Vu la procédure suivante :

Procédure contentieuse antérieure :

La société Indigo Infra France a demandé au tribunal administratif de Paris de condamner la Ville de Paris au paiement de la somme de 11 499 000 euros hors taxes (HT) au titre de l'indemnisation des préjudices qu'elle a subis au cours de l'exécution de deux contrats de concession de l'exploitation de parcs de stationnement, assortie des intérêts au taux légal à compter de la réception de la demande indemnitaire par la Ville de Paris le 30 décembre 2019, avec capitalisation.

Par un jugement n° 2004576/4-1 du 31 mars 2022, le tribunal administratif de Paris a rejeté sa demande.
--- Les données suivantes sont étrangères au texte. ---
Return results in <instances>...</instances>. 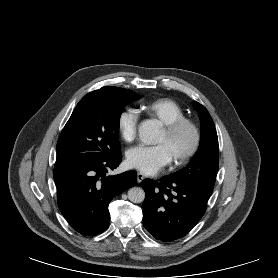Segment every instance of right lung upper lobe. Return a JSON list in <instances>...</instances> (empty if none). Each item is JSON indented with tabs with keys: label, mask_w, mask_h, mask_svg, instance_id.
Returning a JSON list of instances; mask_svg holds the SVG:
<instances>
[{
	"label": "right lung upper lobe",
	"mask_w": 278,
	"mask_h": 278,
	"mask_svg": "<svg viewBox=\"0 0 278 278\" xmlns=\"http://www.w3.org/2000/svg\"><path fill=\"white\" fill-rule=\"evenodd\" d=\"M99 91H106V92H126V91H129V90L123 89V88L105 86V87H102L101 89H99Z\"/></svg>",
	"instance_id": "obj_1"
}]
</instances>
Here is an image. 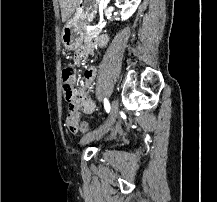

Procédure devant la Cour :

Par une requête et un mémoire, enregistrés le 10 juin 2022 et le 29 août 2024, la société Indigo Infra France, représentée par Me Tenailleau, demande à la Cour :

1°) d'annuler ce jugement n° 2004576/4-1 du 31 mars 2022 du tribunal administratif de Paris ;

2°) de condamner la Ville de Paris à lui payer la somme de 11 499 000 euros assortie des intérêts au taux légal à compter du 30 décembre 2019 et de la capitalisation des intérêts.

3°) de mettre à la charge de la Ville de Paris une somme de 15 000 euros au titre de l'article L. 761-1 du code de justice administrative.

Elle soutient que :

- le jugement est insuffisamment motivé en méconnaissance des dispositions de l'article L. 9 du code de justice administrative ;

- les premiers juges ont entaché leur jugement d'erreurs de droit et d'appréciation ;

- à titre principal, la responsabilité contractuelle sans faute de la Ville de Paris est engagée pour fait du prince, celle-ci ayant adopté des mesures imprévisibles en matière de circulation automobile qui ont affecté directement la fréquentation des parcs de stationnement parisiens, ont porté atteinte à un élément essentiel des contrats dont l'équilibre financier a été bouleversé ;

- à titre subsidiaire, sa responsabilité contractuelle pour faute est engagée, pour méconnaissance du principe d'exécution de bonne foi des contrats, pour s'être abstenue de lui proposer la conclusion d'avenants pour rétablir leur équilibre économique et prendre en compte les conséquences financières des mesures qu'elle avait adoptées sur l'exploitation des parcs ;

- à titre plus subsidiaire, elle est fondée à demander une indemnisation sur le fondement de la responsabilité quasi-délictuelle, faute pour la Ville de Paris de lui avoir fait part, lors de la conclusion des contrats, de son intention de poursuivre de façon durable sa politique en matière de circulation automobile ;

- enfin, la responsabilité de sa cocontractante est engagée sur le fondement de l'imprévision en raison de certaines mesures de réduction de la circulation automobile prises par le préfet de police.

Par un mémoire en défense, enregistré le 28 août 2023, la Ville de Paris, représentée par la SCP Foussard-Froger, conclut au rejet de la requête et à ce que la somme de 3 000 euros soit mise à la charge de la société Indigo Infra France au titre de l'article L. 761-1 du code de justice administrative.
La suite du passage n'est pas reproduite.